McDonald’s
McDonald’s has ceased operations in Sri Lanka following the termination of its agreement with the local franchisee, resulting in the closure of all 12 outlets across the country.
Sanath Wijewardane, an attorney representing the US company, confirmed the decision on Sunday, citing standard issues as the reason for the termination.
“The parent company decided to terminate the agreement with the franchisee due to standard issues,” Wijewardane stated. “They are not in business in the country. They may decide to return with a new franchisee.”
While the deal was officially cancelled on Wednesday, the stores remained operational for a few days thereafter. However, a spokesperson for the local partner, Abans, declined to provide any comments on the matter.
Wijewardane refrained from elaborating on the specific issues that led to the termination. Nonetheless, local media outlets reported that McDonald’s had taken legal action against Abans, alleging substandard hygiene practices.
Abans, which states on its website that it entered into a partnership with McDonald’s in 1998, has yet to publicly address the situation.

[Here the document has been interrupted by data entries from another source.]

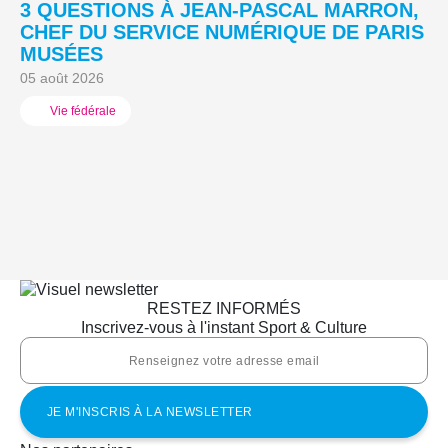
3 QUESTIONS À JEAN-PASCAL MARRON,
L
CHEF DU SERVICE NUMÉRIQUE DE PARIS
A
MUSÉES
03
05 août 2026
Vie fédérale
RESTEZ INFORMÉS
Inscrivez-vous à l'instant Sport & Culture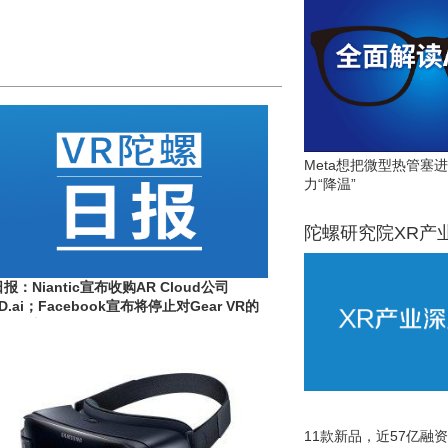
Meta想把微型热管塞
力“降温”
陀螺研究院XR产
报：Niantic宣布收购AR Cloud公司
D.ai；Facebook宣布将停止对Gear VR的
软件更新
11款新品，近57亿融资，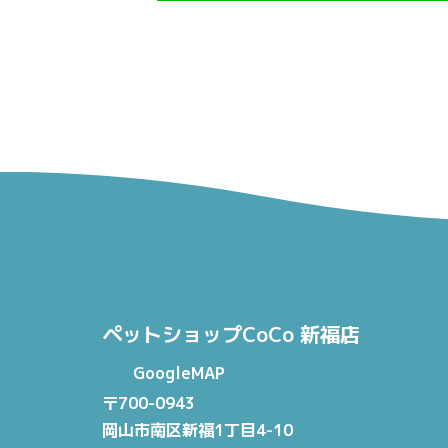
ペットショップCoCo 新福店
GoogleMAP
〒700-0943
岡山市南区新福1丁目4-10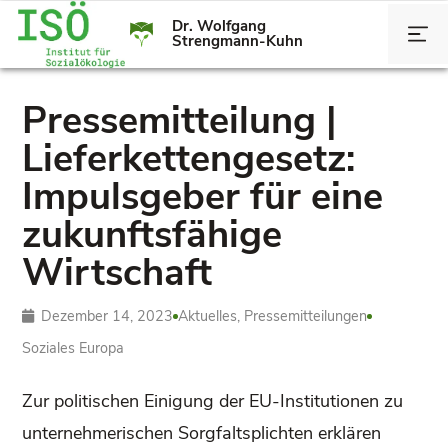
Dr. Wolfgang
Strengmann-Kuhn
Pressemitteilung |
Lieferkettengesetz:
Impulsgeber für eine
zukunftsfähige
Wirtschaft
Dezember 14, 2023
Aktuelles
,
Pressemitteilungen
Soziales Europa
Zur politischen Einigung der EU-Institutionen zu
unternehmerischen Sorgfaltsplichten erklären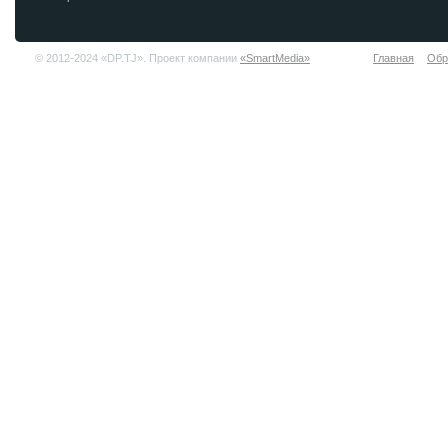
© 2012-2024 «DP.TJ». Проект компании
«SmartMedia»
Главная
Обр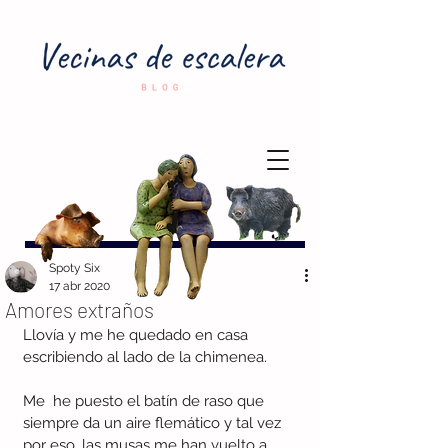
Spoty Six
17 abr 2020
Amores extraños
Llovía y me he quedado en casa 
escribiendo al lado de la chimenea. 
Me  he puesto el batín de raso que 
siempre da un aire flemático y tal vez  
por eso, las musas me han vuelto a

The closure of McDonald’s outlets comes at a challenging time for Sri Lanka, as the country grapples with a significant financial crisis.
With a population of 22 million, the Indian Ocean island nation faces economic recovery efforts amidst widespread financial difficulties.
The discontinuation of McDonald’s operations underscores the complexities faced by multinational corporations operating in emerging markets.
It remains to be seen whether McDonald’s will seek to re-enter the Sri Lankan market with a new franchisee in the future.